Ich hoffe hier kann mir geholfen werden. Ich würde gern erfahren, wie viel Speicherplatz ein leerer Ordner im Linux-Verzeichnisbaum benötigt. Auch unabgesehen von den Bytes die für den Namen des Ordners nötig werden, sondern nur der Speicherbedarf für die reine Tatsache, das er existiert? Die selbe Fragestellung auch in Bezug auf die Größe von Dateinen. Sind es an dieser Stelle wirklich nur Einträge in die Inode-Liste, für die eh schon Speicher reserviert ist?

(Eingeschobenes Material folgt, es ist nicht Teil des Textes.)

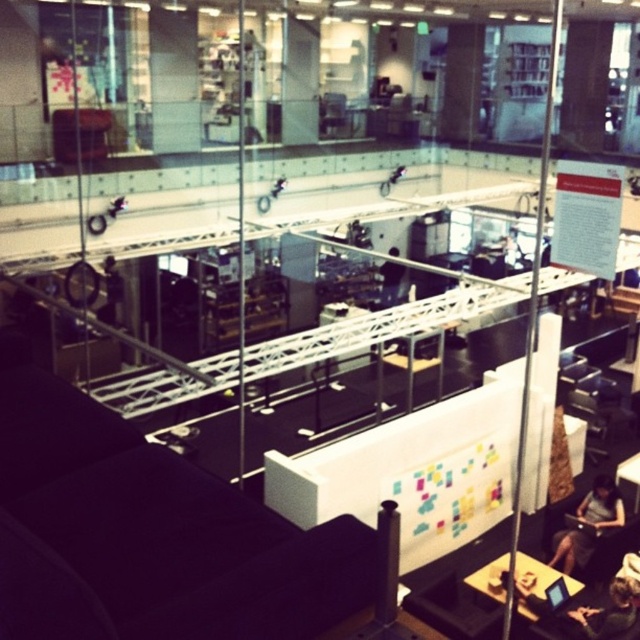 In the scene shown: You are standing at the balcony overlooking the office. You see a dark hair person at lower right and a black glossy tablet at lower right. Which object is wider from your viewpoint?

The dark hair person at lower right might be wider than black glossy tablet at lower right according to the description.

You are an office cleaner needing to navigate between the dark gray fabric person at lower right and the black glossy tablet at lower right. Can you pass through the space between them without moving either object?

The dark gray fabric person at lower right is wider than the black glossy tablet at lower right, so there might not be enough space to pass through the gap between them without moving at least one of the objects.

Consider the image. You are an office manager planning to rearrange the desks. You notice the dark gray fabric person at lower right and the black fabric person at center. Which person requires more desk space for their current setup?

The black fabric person at center requires more desk space because the dark gray fabric person at lower right occupies less space than them. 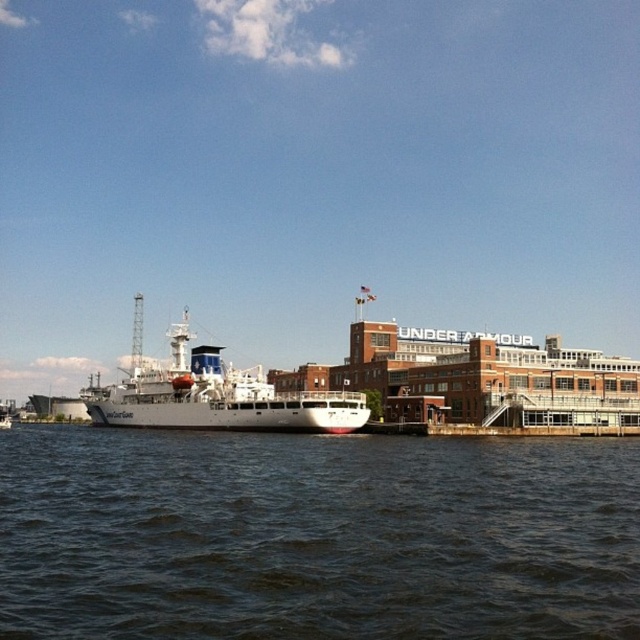 Consider the image. How much distance is there between dark blue water at lower center and white matte ship at center?

dark blue water at lower center and white matte ship at center are 35.02 meters apart.

Does point (497, 464) come farther from viewer compared to point (308, 422)?

No, it is not.

Between point (458, 612) and point (198, 397), which one is positioned behind?

The point (198, 397) is behind.

The width and height of the screenshot is (640, 640). What are the coordinates of `dark blue water at lower center` in the screenshot? It's located at (316, 536). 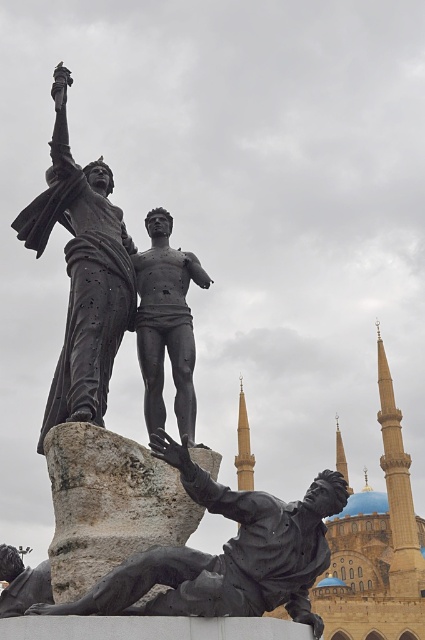 Is bronze statue at upper left positioned in front of black polished statue at center?

No, it is not.

What do you see at coordinates (82, 273) in the screenshot?
I see `bronze statue at upper left` at bounding box center [82, 273].

Image resolution: width=425 pixels, height=640 pixels. I want to click on bronze statue at upper left, so click(82, 273).

Can you confirm if bronze statue at lower center is positioned to the left of black polished statue at center?

Incorrect, bronze statue at lower center is not on the left side of black polished statue at center.

Is bronze statue at lower center taller than black polished statue at center?

Incorrect, bronze statue at lower center's height is not larger of black polished statue at center's.

Locate an element on the screen. This screenshot has height=640, width=425. bronze statue at lower center is located at coordinates (224, 554).

Does gray stone statue at center have a larger size compared to black polished statue at center?

Incorrect, gray stone statue at center is not larger than black polished statue at center.

Is the position of gray stone statue at center more distant than that of black polished statue at center?

That is True.

In order to click on gray stone statue at center in this screenshot , I will do `click(108, 504)`. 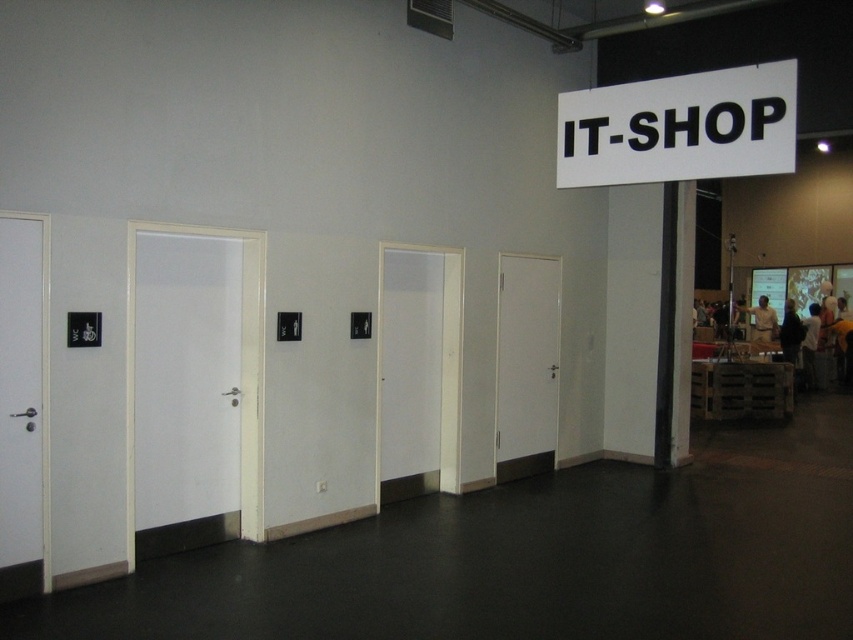 You are a visitor at the convention center and need to find the IT SHOP. You see two doors labeled as white matte door at left and white glossy door at left. Which door is closer to the IT SHOP sign?

The white glossy door at left is behind the white matte door at left, so the white matte door at left is closer to the IT SHOP sign.

In the scene shown: You are standing at the center of the scene. Which direction should you walk to reach the white matte door at left?

Since the white matte door at left is located at the left side of the scene, you should walk to the left to reach it.

You are standing in the convention center and need to locate the IT SHOP. There is a point marked at coordinates (x=679, y=128). What object is located at this point?

The point at coordinates (x=679, y=128) indicates a white plastic sign at upper center. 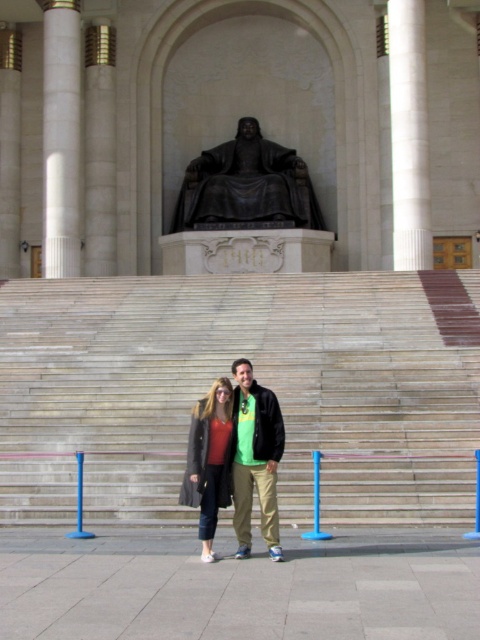 Question: Which point is farther to the camera?

Choices:
 (A) white marble pillar at right
 (B) matte gray coat at center

Answer: (A)

Question: Observing the image, what is the correct spatial positioning of white marble column at left in reference to green fabric shirt at center?

Choices:
 (A) right
 (B) left

Answer: (B)

Question: Does bronze statue at center have a greater width compared to green fabric shirt at center?

Choices:
 (A) no
 (B) yes

Answer: (B)

Question: Which is nearer to the green fabric shirt at center?

Choices:
 (A) bronze statue at center
 (B) white marble column at left

Answer: (B)

Question: Which is farther from the white marble column at left?

Choices:
 (A) green fabric shirt at center
 (B) smooth stone stairs at center
 (C) bronze statue at center
 (D) white marble pillar at right

Answer: (A)

Question: Where is green fabric shirt at center located in relation to matte gray coat at center in the image?

Choices:
 (A) above
 (B) below

Answer: (A) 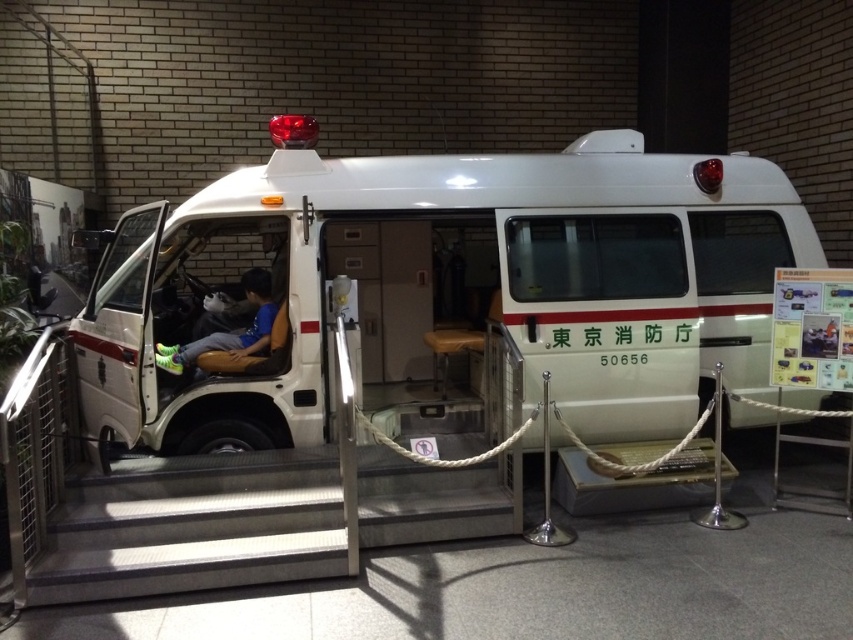 You are a photographer setting up a shoot inside the white glossy van at center. You have a matte black sneakers at center placed on the floor. If you want to place a large camera on the floor without overlapping the sneakers, where should you position it?

The white glossy van at center might be wider than matte black sneakers at center, so you can place the camera on the floor away from the sneakers to avoid overlapping.

You are a photographer trying to capture a clear shot of the metallic silver stairs at center and the matte black sneakers at center inside the ambulance. Which object will appear larger in your photo?

The metallic silver stairs at center will appear larger in the photo because they are closer to the viewer than the matte black sneakers at center. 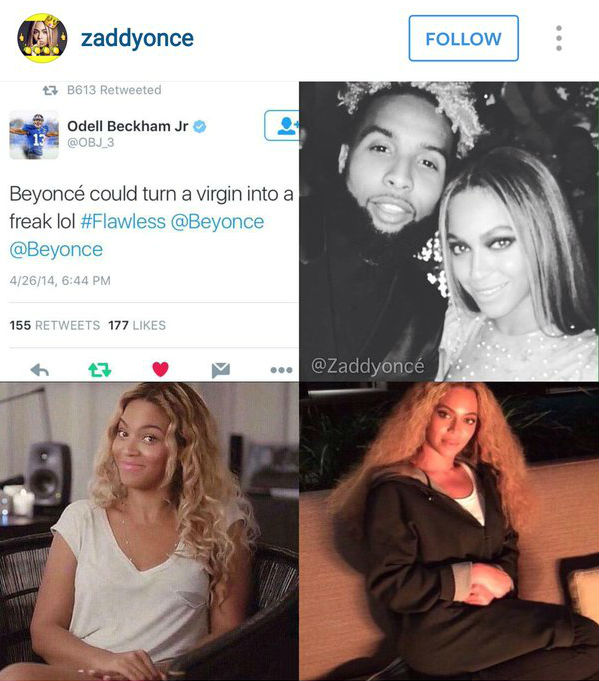 Identify the location of speaker. (54, 473). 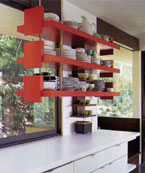 Locate an element on the screen. The width and height of the screenshot is (145, 173). stack of plates is located at coordinates (69, 53), (51, 53), (83, 58), (72, 84). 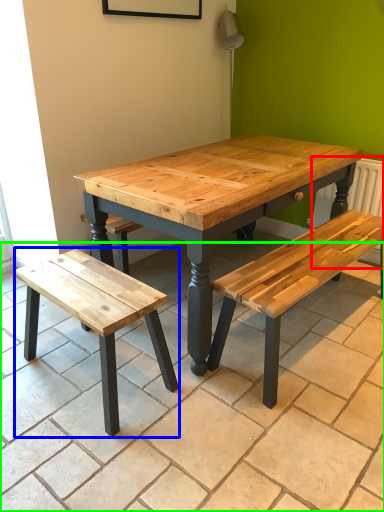 Question: Which object is positioned farthest from radiator (highlighted by a red box)? Select from bench (highlighted by a blue box) and tile (highlighted by a green box).

Choices:
 (A) bench
 (B) tile

Answer: (A) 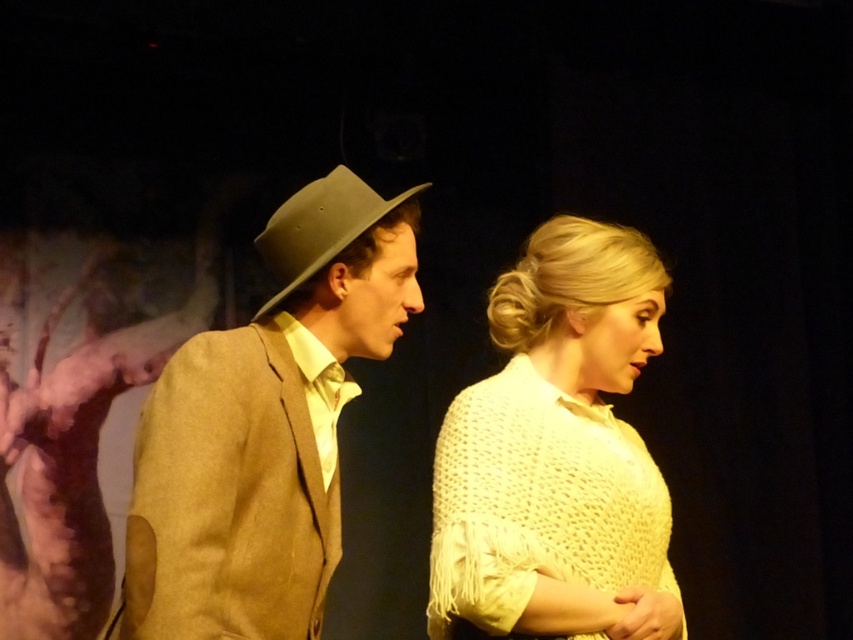 You are a costume designer preparing for a play. You have two items from the image to place on a mannequin. The matte brown suit at left and the matte brown hat at center. Given their sizes, which item should you place first to ensure proper fitting?

The matte brown suit at left is wider than the matte brown hat at center, so you should place the matte brown suit at left first to ensure proper fitting. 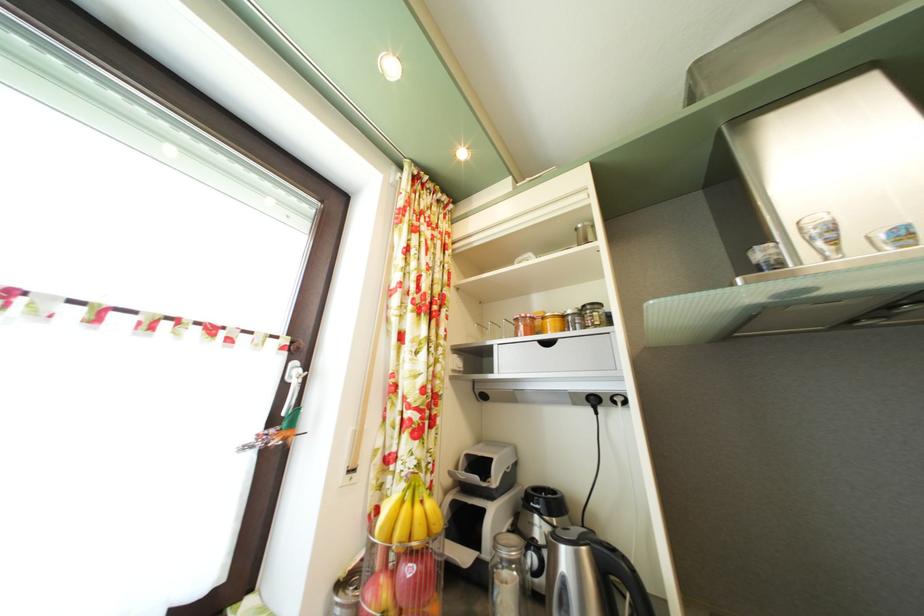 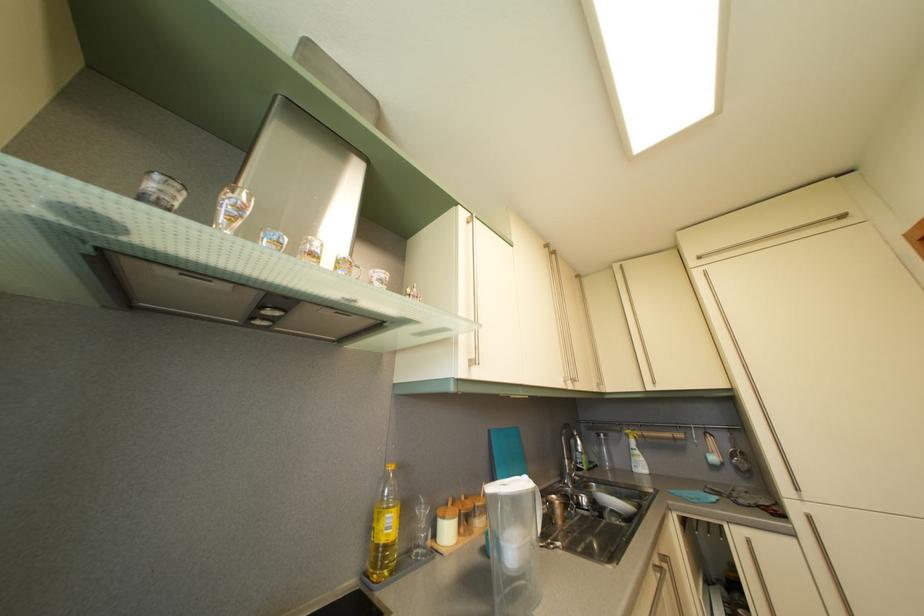 Locate, in the second image, the point that corresponds to (x=781, y=252) in the first image.

(186, 193)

Weiß an dieser Stelle jemand weiter

mfg


----------



## Dennis Wronka (10. August 2005)

Ich bin nicht ganz sicher, aber ich glaube ein Ordner ist nur eine Inode.
Die Dokumentation zum genutzten Dateisystem (Ext2/3, ReiserFS, etc.) wird da sicher weiterhelfen.


----------



## Azero (10. August 2005)

reptiler hat gesagt.:
			
		

> Ich bin nicht ganz sicher, aber ich glaube ein Ordner ist nur eine Inode.
> Die Dokumentation zum genutzten Dateisystem (Ext2/3, ReiserFS, etc.) wird da sicher weiterhelfen.


 gut ich werd mal schaun, ob ich was finde.

danke..


----------



## Dennis Wronka (10. August 2005)

Nichts zu danken.

Dieser Service erfolgte wie ueblich kostenlos.


----------